Y el caso es, solía decirse a sí mismo Sam, que haría lo mismo aunque pudiese retrasar el reloj. No es que hubiesen cambiado sus sentimientos hacia ella; es que el matrimonio constituía una decepción. Y luego estaba Fan. Este matrimonio suyo la había dejado con un palmo de narices. Bueno, no podía uno complacer a todas las mujeres todo el tiempo. La boda de una mujer era el funeral de otra, por así decirlo. Y no es que Fan no hubiera sido siempre su preferida; lo había sido.
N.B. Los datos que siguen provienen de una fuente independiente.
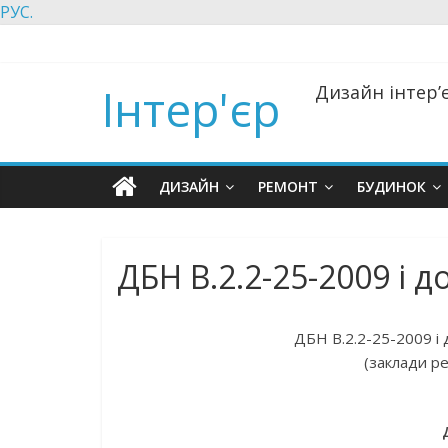
РУС.
Інтер'єр
Дизайн інтер’є
ДИЗАЙН
РЕМОНТ
БУДИНОК
ДБН В.2.2-25-2009 і д
ДБН В.2.2-25-2009 і 
(заклади р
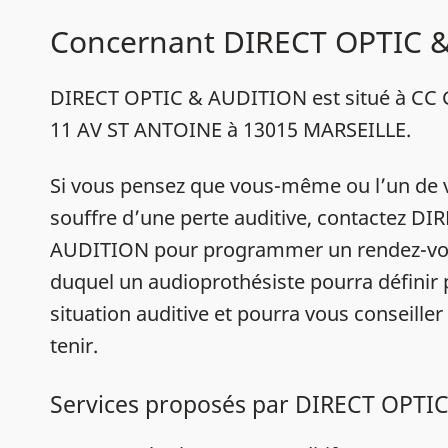
Concernant DIRECT OPTIC 
DIRECT OPTIC & AUDITION est situé à C
11 AV ST ANTOINE à 13015 MARSEILLE.
Si vous pensez que vous-même ou l’un de 
souffre d’une perte auditive, contactez D
AUDITION pour programmer un rendez-vou
duquel un audioprothésiste pourra définir
situation auditive et pourra vous conseiller
tenir.
Services proposés par DIRECT OPTI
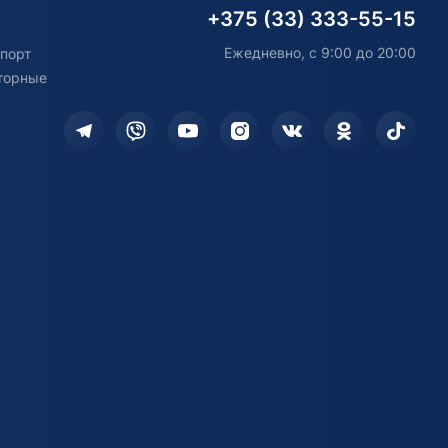
+375 (33) 333-55-15
Ежедневно, с 9:00 до 20:00
порт
торные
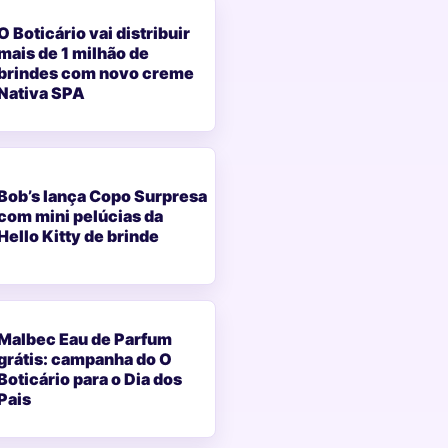
O Boticário vai distribuir
mais de 1 milhão de
brindes com novo creme
Nativa SPA
Bob’s lança Copo Surpresa
com mini pelúcias da
Hello Kitty de brinde
Malbec Eau de Parfum
grátis: campanha do O
Boticário para o Dia dos
Pais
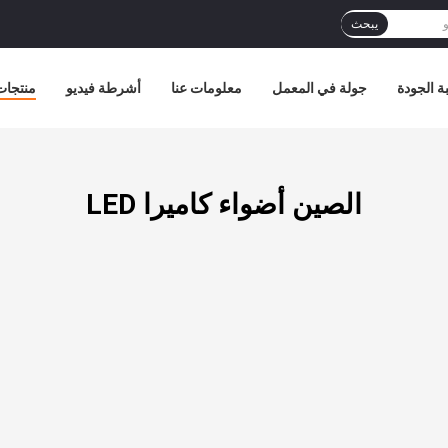
يبحث
ة الجودة
جولة في المعمل
معلومات عنا
أشرطة فيديو
منتجات
الصين أضواء كاميرا LED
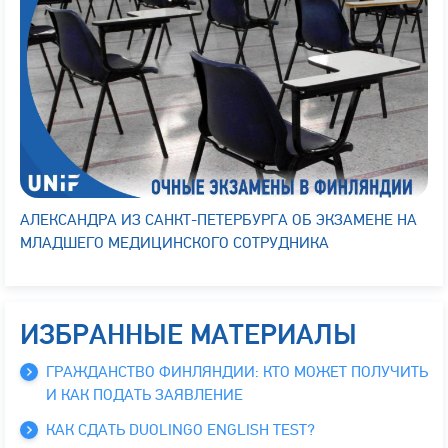
АЛЕКСАНДРА ИЗ САНКТ-ПЕТЕРБУРГА ОБ ЭКЗАМЕНЕ НА
МЛАДШЕГО МЕДИЦИНСКОГО СОТРУДНИКА
ИЗБРАННЫЕ МАТЕРИАЛЫ
ГРАЖДАНСТВО ФИНЛЯНДИИ: КТО МОЖЕТ ПОЛУЧИТЬ
И КАК ПОДАТЬ ЗАЯВЛЕНИЕ
КАК СДАТЬ DUOLINGO ENGLISH TEST?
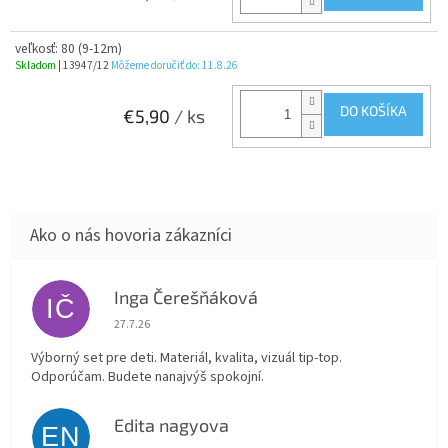
veľkosť: 80 (9-12m)
Skladom
| 13947/12
Môžeme doručiť do:
11.8.26
DO KOŠÍKA
€5,90
/ ks
Inga Čerešňáková
IČ
Hodnotenie obchodu je 5 z 5 hviezdičiek.
27.7.26
Výborný set pre deti. Materiál, kvalita, vizuál tip-top.
Odporúčam. Budete nanajvýš spokojní.
Edita nagyova
EN
Hodnotenie obchodu je 5 z 5 hviezdičiek.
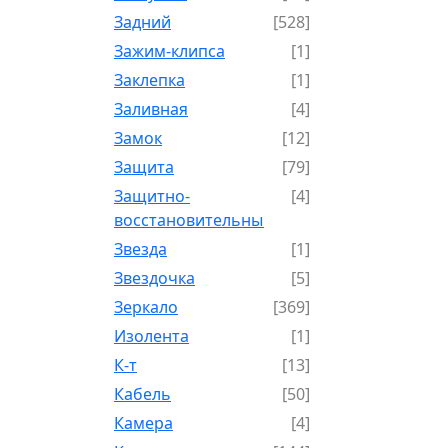
Задний
[528]
Зажим-клипса
[1]
Заклепка
[1]
Заливная
[4]
Замок
[12]
Защита
[79]
Защитно-
[4]
восстановительный
Звезда
[1]
Звездочка
[5]
Зеркало
[369]
Изолента
[1]
К-т
[13]
Кабель
[50]
Камера
[4]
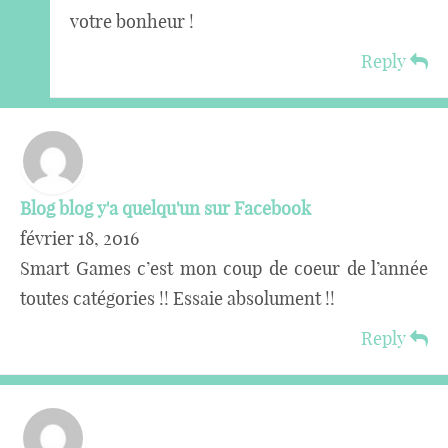
votre bonheur !
Reply
Blog blog y'a quelqu'un sur Facebook
février 18, 2016
Smart Games c’est mon coup de coeur de l’année
toutes catégories !! Essaie absolument !!
Reply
Fan era una de esas mujeres que, simplemente, no sabían decir no. Suave y complaciente. Aunque se había llevado un chasco al casarse él con Lilith, sabía que unos piropos, unas caricias en la barbilla, una o dos palmaditas amistosas, y Fan volvería a ser tan complaciente como siempre. Quizás hubiera debido desprenderse de Fan. Bueno, pues no lo haría. No, a menos que encontrase otro empleo. ¿Y por qué había de desprenderse de ella? No había hecho nada malo. No cabía esperar que Fan perdiese su empleo, además de la diversión que había tenido con él. Por otra parte —Sam guiñaba el ojo sin dirigirse a nadie en particular cuando pensaba esto—, ¡nunca se sabe!

Lilith no le había pedido que se deshiciera de Fan. De haberlo hecho, quizás él se hubiera visto obligado a ello. Oh, no, madame Lilith era demasiado orgullosa para sugerirlo. Ahí era donde resultaba extraña. Cualquier mujer habría exigido la marcha de Fan, pero Lilith erguía la cabeza y fingía que él le pertenecía en exclusiva, estuviese allí Fan o no.

Así que Fan se quedó... para un día de lluvia, como si dijéramos, se indicaba a sí mismo Sam con otro guiño.

Aquel petimetre no había vuelto a aparecer por el restaurante en busca de Lilith. A Sam le gustaría saber qué había sido de él. Bueno, Lilith tenía algunos amigos de la alta sociedad. Estaba aquella prima o cuñada suya que iba a visitarla de vez en cuando. Una damita atractiva. Una especie de acompañante de alguna mujer rica en alguna parte. Se preguntaba por qué no iba nunca Lilith a visitarla a ella. No era propio de Lilith no meter la nariz.

Había pensado en preguntárselo, pero había cosas que no se le podían preguntar a Lilith si uno quería que hubiera paz.

Bueno, no debía quejarse. El negocio funcionaba bien, y él había querido casarse con Lilith. Pero era curioso cómo podía ella atormentarle todavía, hacerle sentir que no la conocía muy bien, pese a lo que llamaban «relaciones íntimas».

Detrás del mostrador, Sam se hurgaba los dientes con un palillo y contemplaba a Lilith cuando se sentaba a las mesas. Desde luego, atraía a los clientes. Y sabía manejar a la gente. Un poco de coqueteo y, luego: ¡Ojo! ¡Las manos, quietas!

Lilith era muy eficaz y hacía algo más que cantar sus canciones y bailar la danza de los velos. Esa noche tenía un aire un poco extraño, una cierta delgadez en el semblante. Estaba... ¿cómo decirlo? ¿Pensativa? No exactamente. Era más bien como si tuviera algún secreto que la complaciese. Esperó, con un estremecimiento de inquietud, que no estuviese viendo de nuevo a aquel petimetre. Pero ¿cómo podría hacerlo? Él se mantenía al tanto de sus movimientos, y nunca parecía querer alejarse del restaurante.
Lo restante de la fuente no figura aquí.